Voor het intelectualisme is het marxisme-leninisme voornamelijk een kritiek op het kapitalisme en imperialisme. Dat is volledig verkeerd…
Wij doen vaak grote inspanningen om de schandalige plannen van de burgerij te beschrijven, om aan te tonen hoe geweldadig, onmenselijk en verwerpelijk de vijand is, om te voorspellen met hoeveel kracht en geweld hij het proletariaat zal aanvallen. Maar dat alles heeft nog niets te maken met het marxisme-leninisme. Het proletariaat weet dat allemaal, het maakt het dagelijks mee.
"

In uitvoering van de besluiten van het vijfde congres stelde Marxistische Studies (rechtstreeks geleid door nationale kaders van de PVDA):

"…snijden we de discussie aan over het studiewerk voor een communistische partij. De Partij van de Arbeid van België (PVDA) bereidt een nieuw partijprogramma voor. Het huidige dateert van 1979…. Het programma van de Derde Internationale …. is een belangrijke bron voor inspiratie voor de voorbereiding van het programma van de PVDA. Het… analyseert de politieke situatie aan het einde van de jaren twintig. Het beschrijft de essentiële strategische en tactische taken die de communistische beweging moet vervullen. Het geeft ook de taken aan die zich stellen eens de politieke macht via een revolutie wordt veroverd….
De PVDA wil beschikken over een programma dat als leidraad
kan en moet dienen voor de strijd voor een nieuwe maatschappij." ("Een nieuw programma voor de PVDA", Marxistische Studies no. 40, november-december 1997, op marx.be)

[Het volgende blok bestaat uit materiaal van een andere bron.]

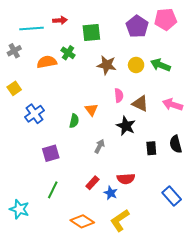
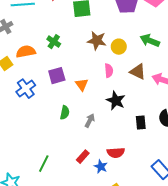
green cross: (68, 53) -> (54, 42), moved
orange semicircle: (47, 62) -> (26, 52), moved
yellow circle: (136, 65) -> (119, 47), moved
brown triangle: (140, 104) -> (138, 72), moved
green semicircle: (74, 121) -> (65, 113), moved
purple square: (51, 153) -> (57, 76), moved

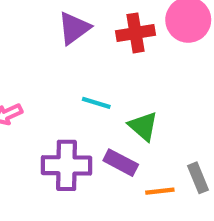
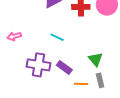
green triangle: (143, 126) -> (96, 59), moved

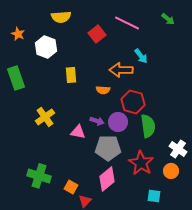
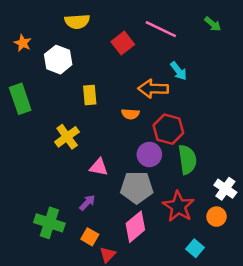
yellow cross: (45, 117) -> (67, 137), moved
purple arrow: (97, 121) -> (87, 203), moved, turned -64
cyan square: (154, 196) -> (195, 248), turned 32

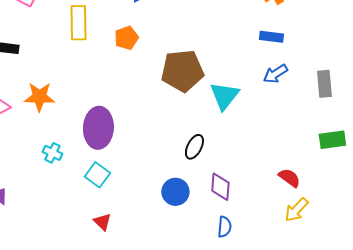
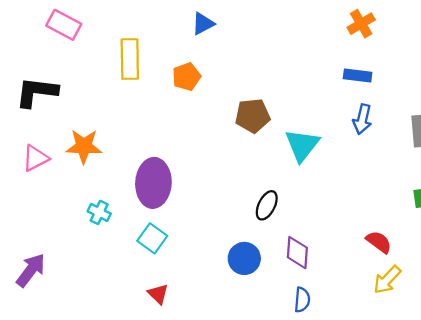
brown pentagon: (182, 71) -> (253, 116), size x0.7
blue arrow: (275, 74) -> (362, 119), turned -45

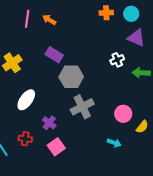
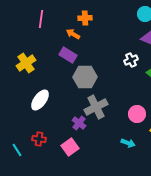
orange cross: (106, 13) -> (85, 18), moved
orange arrow: (49, 20) -> (73, 34), moved
purple cross: (49, 123) -> (79, 123), moved

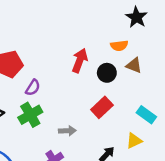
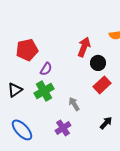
black circle: (107, 73) -> (98, 63), moved
gray arrow: (67, 131) -> (74, 104), turned -120

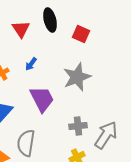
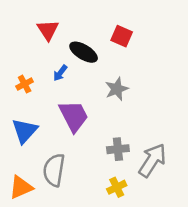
black ellipse: (50, 20) -> (84, 52), moved, turned -45
gray star: (77, 77) -> (117, 89), size x0.7

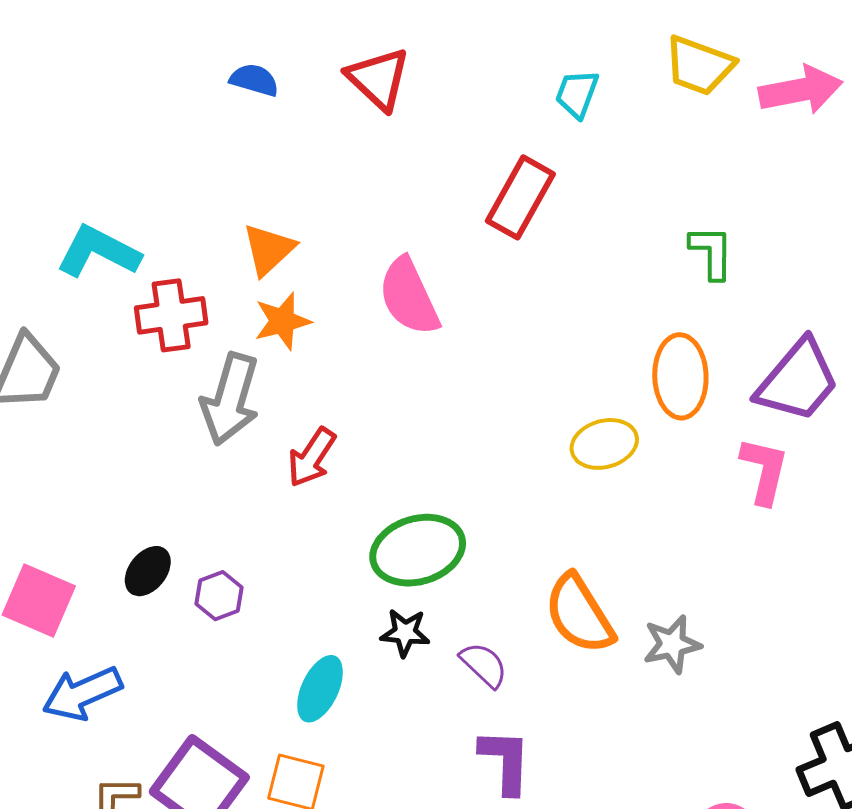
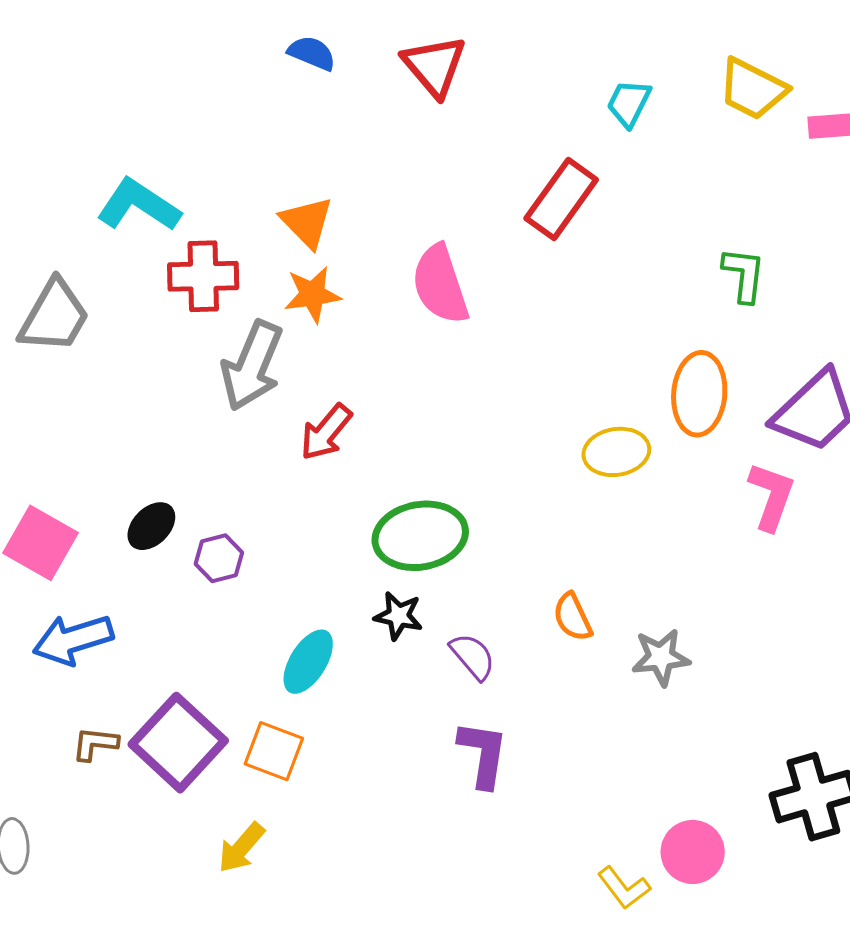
orange triangle: (269, 249) -> (307, 222), turned -38
orange semicircle: (579, 614) -> (573, 617), size x0.6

De strategie van enkele leidende maar verburgelijkte kaders hiertegenover

Deze verworvenheden, vastgelegd in CONGRESTEKSTEN moesten verdwijnen uit het collectief bewustzijn van die partijleden die vóór en net na 1995 lid werden van de PVDA. Het 8e congres van de PVDA is een voorlopig eindpunt in het realiseren van een “eenheid in de partij” rond een reformistisch programma en een reformistisch partijorganisatie struktuur. Dit door een bewust ontwikkelen van revisionistisme in de PVDA door een verburgelijkte kern van partijkaders, waarvan Boudewijn Deckers en Peter Mertens aantoonbaar deel van uitmaken. In volgende artikel zal ik de verschillende stappen van deze ontwikkeling uit de doeken doen aan de hand van artikels uit Solidair zelf!